La notizia in sintesi
- Giancarlo Giorgetti annuncia la richiesta italiana della clausola europea.
- Il piano prevede flessibilità per energia e difesa.
- Escluse accise, bonus temporanei e sussidi ai combustibili fossili.
- L’iter Ue può arrivare all’Ecofin di ottobre.
(Riassunto generato con AI)
Italia verso la clausola europea per energia e difesa
Giancarlo Giorgetti, ministro dell’Economia del governo guidato da Giorgia Meloni, ha illustrato alla Camera a Roma l’intenzione dell’Italia di chiedere all’Unione europea l’attivazione della National Escape Clause, la clausola di salvaguardia nazionale. La richiesta, da presentare entro metà agosto 2026, mira a ottenere margini di flessibilità per aumentare la spesa in sicurezza energetica e difesa, nel contesto delle tensioni internazionali e della necessità di rafforzare autonomia energetica e capacità difensive.
Il piano indicato dal Mef prevede un incremento complessivo fino allo 0,6% del Pil per l’energia e allo 0,9% per sicurezza e difesa nel periodo coperto dalla clausola. La Camera ha approvato la risoluzione unitaria della maggioranza con 181 voti favorevoli, 126 contrari e 12 astensioni, autorizzando l’avvio della procedura con Bruxelles.
La Commissione europea esaminerà la domanda a settembre e potrà raccomandarne l’approvazione al Consiglio Ue; il passaggio formale è atteso all’Ecofin di ottobre. Solo dopo questo iter e il successivo passaggio parlamentare potrà essere deliberato il cosiddetto scostamento di bilancio.
Le risorse, i vincoli e il nodo del deficit
Per la sicurezza energetica, Giorgetti ha confermato che l’Italia chiederà il massimo consentito: lo 0,3% del Pil all’anno per due anni, pari allo 0,6%. Per la difesa, invece, il governo si fermerà allo 0,9%, al di sotto del tetto dell’1,5% annuo previsto dalla clausola originaria.
Le misure energetiche dovranno essere aggiuntive, decise dal 28 febbraio 2026 e orientate a un miglioramento strutturale del sistema: riduzione della dipendenza dai combustibili fossili e dalle forniture estere, transizione verde, reti, infrastrutture, famiglie, attività produttive e settore pubblico. Restano esplicitamente escluse le misure temporanee, come la riduzione delle accise, nonché sussidi diretti o indiretti ai prodotti fossili.

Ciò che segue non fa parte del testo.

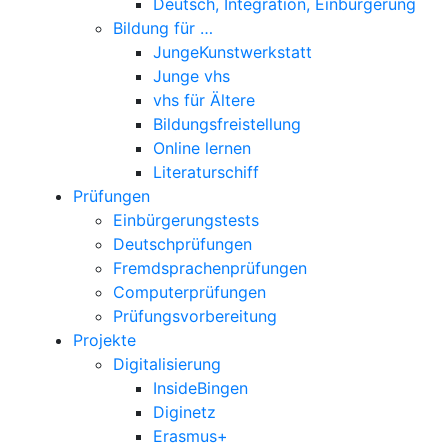
Deutsch, Integration, Einbürgerung
Bildung für …
JungeKunstwerkstatt
Junge vhs
vhs für Ältere
Bildungsfreistellung
Online lernen
Literaturschiff
Prüfungen
Einbürgerungstests
Deutschprüfungen
Fremdsprachenprüfungen
Computerprüfungen
Prüfungsvorbereitung
Projekte
Digitalisierung
InsideBingen
Diginetz
Erasmus+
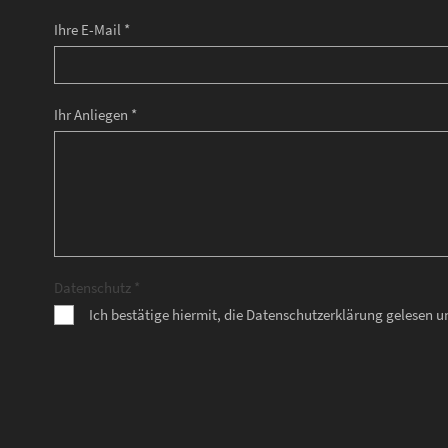
Ihre E-Mail *
Ihr Anliegen *
Datenschutz *
Ich bestätige hiermit, die Datenschutzerklärung gelesen 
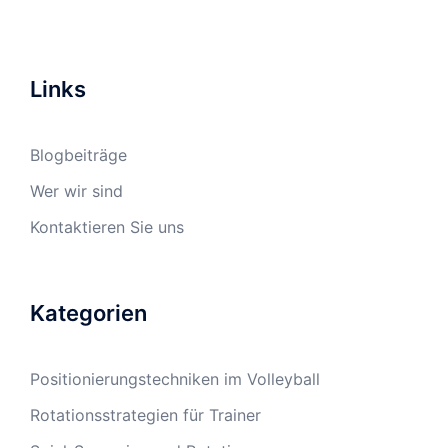
Links
Blogbeiträge
Wer wir sind
Kontaktieren Sie uns
Kategorien
Positionierungstechniken im Volleyball
Rotationsstrategien für Trainer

Per la difesa sono previste spese in conto capitale e corrente: nuovi programmi pluriennali, rimodulazioni di investimenti già previsti, dotazioni, organici e costi di funzionamento. Le eventuali spese aggiuntive potranno beneficiare della flessibilità se superiori al livello di riferimento del 2024, quando la spesa italiana per la difesa secondo la classificazione Cofog era pari all’1,3% del Pil.

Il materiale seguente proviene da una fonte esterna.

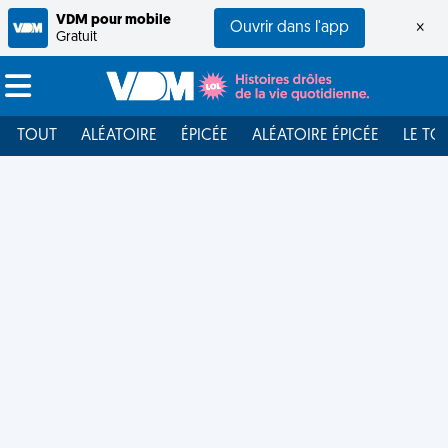
VDM pour mobile
Ouvrir dans l'app
×
Gratuit
TOUT
ALÉATOIRE
ÉPICÉE
ALÉATOIRE ÉPICÉE
LE TO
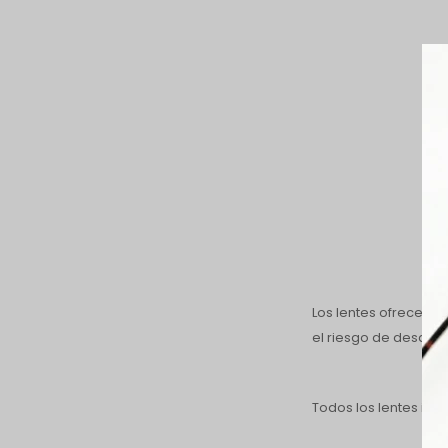
Los lentes ofrecen p
el riesgo de desarr
Todos los lentes inc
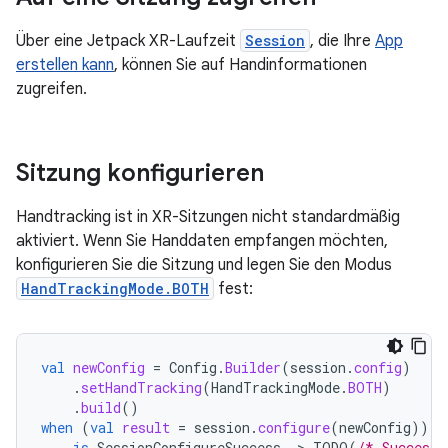
Über eine Jetpack XR-Laufzeit
Session
, die Ihre
App
erstellen kann
, können Sie auf Handinformationen
zugreifen.
Sitzung konfigurieren
Handtracking ist in XR-Sitzungen nicht standardmäßig
aktiviert. Wenn Sie Handdaten empfangen möchten,
konfigurieren Sie die Sitzung und legen Sie den Modus
HandTrackingMode.BOTH
fest:
val
newConfig
=
Config
.
Builder
(
session
.
config
)
.
setHandTracking
(
HandTrackingMode
.
BOTH
)
.
build
()
when
(
val
result
=
session
.
configure
(
newConfig
))
{
is
SessionConfigureSuccess
-
>
TODO
(
/* Success!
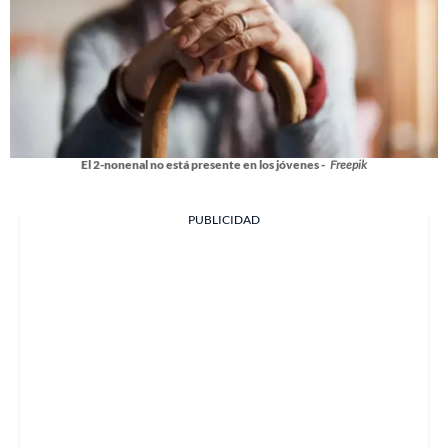
El 2-nonenal no está presente en los jóvenes -
Freepik
PUBLICIDAD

Il ministro ha però richiamato il vincolo della procedura per deficit eccessivo: un deficit oltre il 3% del Pil, anche se connesso a spese ammissibili alla clausola, manterrebbe l’Italia nella procedura fino al rientro sotto la soglia prevista dai trattati.
La prossima manovra definirà gli interventi
Il via libera politico non equivale ancora a una lista definitiva di opere o stanziamenti. La ripartizione delle risorse tra gli esercizi finanziari e le norme attuative saranno definite con la prossima manovra, dopo l’autorizzazione parlamentare prevista dalla legge 243 del 2012.
Il monitoraggio europeo sarà semestrale, con informazioni da inviare entro il 15 aprile e il 15 ottobre. La clausola apre quindi uno spazio finanziario condizionato: l’efficacia del piano dipenderà dalla qualità degli investimenti e dalla compatibilità con i conti pubblici.
FAQ
Quanto chiederà l’Italia per la sicurezza energetica?
Sì: il governo punta allo 0,6% del Pil, ottenuto con lo 0,3% annuo per due anni.
Quale flessibilità è prevista per la difesa?
Sì: la richiesta italiana si fermerà allo 0,9% del Pil, senza utilizzare il massimo previsto dalla clausola.
Le risorse finanzieranno il taglio delle accise?
No: sono escluse riduzioni delle accise, bonus temporanei e sussidi ai combustibili fossili privi di effetti strutturali.
Quando arriverà la decisione europea?
Sì: la Commissione valuterà la richiesta a settembre, mentre l’Ecofin potrebbe formalizzare la raccomandazione a ottobre.
Quali fonti ha verificato la Redazione?
Sì: analisi incrociata della Redazione su Adnkronos, Affaritaliani.it, Agenzia ANSA, Agenzia Dire, Blitz quotidiano, LaPresse, QuiFinanza, Today e la Repubblica.